Plots $\sqrt{|r_i^*|}$ against fitted values. Constant variance produces an even horizontal spread. A funnel-shaped or upward-trending pattern indicates heteroscedasticity. When heteroscedasticity is present, coefficient estimates remain unbiased but standard errors become inaccurate, making confidence intervals and p-values unreliable.

Residuals vs Leverage

Plots standardized residuals $r_i^*$ against leverage $h_i$ . Cook's (1977) distance contours ( $D = 0.5$ : orange dashed, $D = 1.0$ : red dashed) are overlaid. Cook suggested comparing $D_i$ to the 50th percentile of $F_{p,\, n-p}$ , which is typically near 1. This is not a formal rejection threshold but a guide for comparing relative influence among observations.

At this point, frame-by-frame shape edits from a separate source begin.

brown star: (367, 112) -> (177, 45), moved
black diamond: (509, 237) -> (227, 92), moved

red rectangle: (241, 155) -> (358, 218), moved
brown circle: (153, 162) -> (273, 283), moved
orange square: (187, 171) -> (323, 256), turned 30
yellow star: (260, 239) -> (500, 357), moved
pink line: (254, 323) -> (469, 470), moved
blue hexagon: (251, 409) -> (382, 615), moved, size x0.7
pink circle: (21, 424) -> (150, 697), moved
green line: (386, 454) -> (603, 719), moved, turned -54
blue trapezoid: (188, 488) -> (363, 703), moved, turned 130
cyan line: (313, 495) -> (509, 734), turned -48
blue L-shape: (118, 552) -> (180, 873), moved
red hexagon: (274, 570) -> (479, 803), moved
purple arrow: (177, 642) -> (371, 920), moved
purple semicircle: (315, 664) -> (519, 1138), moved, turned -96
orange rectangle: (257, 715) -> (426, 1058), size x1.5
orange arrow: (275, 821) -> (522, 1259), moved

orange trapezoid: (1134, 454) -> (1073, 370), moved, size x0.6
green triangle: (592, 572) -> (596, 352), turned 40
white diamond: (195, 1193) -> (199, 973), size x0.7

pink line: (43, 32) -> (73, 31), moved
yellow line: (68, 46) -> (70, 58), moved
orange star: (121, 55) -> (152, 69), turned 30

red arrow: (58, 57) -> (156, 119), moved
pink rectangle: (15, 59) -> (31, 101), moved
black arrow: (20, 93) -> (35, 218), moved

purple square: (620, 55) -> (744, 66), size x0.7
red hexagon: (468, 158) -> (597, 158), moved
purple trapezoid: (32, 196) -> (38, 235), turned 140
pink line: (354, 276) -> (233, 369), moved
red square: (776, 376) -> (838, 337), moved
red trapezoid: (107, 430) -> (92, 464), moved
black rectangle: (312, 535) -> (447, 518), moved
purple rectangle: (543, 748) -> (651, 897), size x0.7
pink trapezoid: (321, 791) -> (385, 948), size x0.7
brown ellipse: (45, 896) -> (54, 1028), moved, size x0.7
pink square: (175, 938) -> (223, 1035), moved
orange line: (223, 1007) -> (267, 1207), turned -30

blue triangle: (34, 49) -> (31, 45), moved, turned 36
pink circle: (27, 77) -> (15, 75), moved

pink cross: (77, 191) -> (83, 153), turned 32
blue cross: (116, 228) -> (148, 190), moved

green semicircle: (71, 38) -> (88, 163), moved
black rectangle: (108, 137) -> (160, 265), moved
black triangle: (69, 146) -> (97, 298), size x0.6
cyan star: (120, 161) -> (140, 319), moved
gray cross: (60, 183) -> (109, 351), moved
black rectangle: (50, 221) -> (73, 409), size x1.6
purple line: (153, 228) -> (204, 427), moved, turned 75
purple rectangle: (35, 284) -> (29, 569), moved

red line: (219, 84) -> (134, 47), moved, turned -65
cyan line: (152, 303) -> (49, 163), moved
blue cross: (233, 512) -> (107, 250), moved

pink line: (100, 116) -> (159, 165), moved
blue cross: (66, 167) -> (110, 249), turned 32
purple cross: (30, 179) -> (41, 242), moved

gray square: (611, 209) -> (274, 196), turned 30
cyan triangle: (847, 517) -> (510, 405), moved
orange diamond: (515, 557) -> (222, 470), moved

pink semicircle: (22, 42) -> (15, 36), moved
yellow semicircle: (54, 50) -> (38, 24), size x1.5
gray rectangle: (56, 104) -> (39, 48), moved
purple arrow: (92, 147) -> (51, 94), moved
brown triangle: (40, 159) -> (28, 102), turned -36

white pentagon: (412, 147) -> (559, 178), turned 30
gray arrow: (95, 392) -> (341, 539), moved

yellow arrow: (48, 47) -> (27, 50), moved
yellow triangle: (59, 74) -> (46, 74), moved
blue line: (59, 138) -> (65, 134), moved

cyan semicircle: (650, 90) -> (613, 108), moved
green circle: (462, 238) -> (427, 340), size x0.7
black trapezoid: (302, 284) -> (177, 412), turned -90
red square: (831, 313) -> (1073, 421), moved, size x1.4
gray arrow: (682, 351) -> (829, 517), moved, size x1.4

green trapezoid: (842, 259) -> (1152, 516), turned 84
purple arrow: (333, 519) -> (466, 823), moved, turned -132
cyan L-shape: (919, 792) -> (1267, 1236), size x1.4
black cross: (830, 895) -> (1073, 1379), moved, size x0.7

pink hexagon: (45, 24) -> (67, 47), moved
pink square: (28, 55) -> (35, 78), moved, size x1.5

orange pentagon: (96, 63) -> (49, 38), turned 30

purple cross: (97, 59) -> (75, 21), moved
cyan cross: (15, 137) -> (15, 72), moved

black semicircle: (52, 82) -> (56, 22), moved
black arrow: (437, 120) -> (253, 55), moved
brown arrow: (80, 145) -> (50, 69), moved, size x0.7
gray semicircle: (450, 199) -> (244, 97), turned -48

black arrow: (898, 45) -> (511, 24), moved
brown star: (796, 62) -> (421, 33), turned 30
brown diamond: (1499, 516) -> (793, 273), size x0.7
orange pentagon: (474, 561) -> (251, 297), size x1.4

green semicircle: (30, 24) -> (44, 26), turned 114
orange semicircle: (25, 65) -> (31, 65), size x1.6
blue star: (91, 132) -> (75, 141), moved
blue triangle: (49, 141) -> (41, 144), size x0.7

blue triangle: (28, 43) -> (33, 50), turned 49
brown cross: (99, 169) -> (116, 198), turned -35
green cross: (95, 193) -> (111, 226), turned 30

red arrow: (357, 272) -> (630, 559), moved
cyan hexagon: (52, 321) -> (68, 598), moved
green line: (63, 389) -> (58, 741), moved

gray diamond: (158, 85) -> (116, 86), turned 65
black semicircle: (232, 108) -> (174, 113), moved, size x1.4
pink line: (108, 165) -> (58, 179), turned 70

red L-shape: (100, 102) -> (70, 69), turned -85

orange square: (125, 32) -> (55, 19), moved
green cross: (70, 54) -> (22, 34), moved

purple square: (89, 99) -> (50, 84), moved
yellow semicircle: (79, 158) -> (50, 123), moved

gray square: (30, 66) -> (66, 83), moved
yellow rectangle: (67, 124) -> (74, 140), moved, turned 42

Leverage: Measures how far an observation's predictor values are from others. $2p/n$ is the conventional threshold for high leverage
Cook's Distance: Combines leverage and residual size into a single influence measure

Observations outside the contour lines may substantially change the model estimates if removed.

Point Selection

Click or rectangle-select data points on any plot to display details (fitted values, residuals, leverage, Cook's Distance, etc.) in a table below the plots. Selection state is synchronized across all four plots.

Notes

Using Categorical Variables

OLS regression only accepts numeric variables. To use string or boolean categorical variables as predictors, convert them to numeric dummy variables using the Dummy Coding tab before running the analysis.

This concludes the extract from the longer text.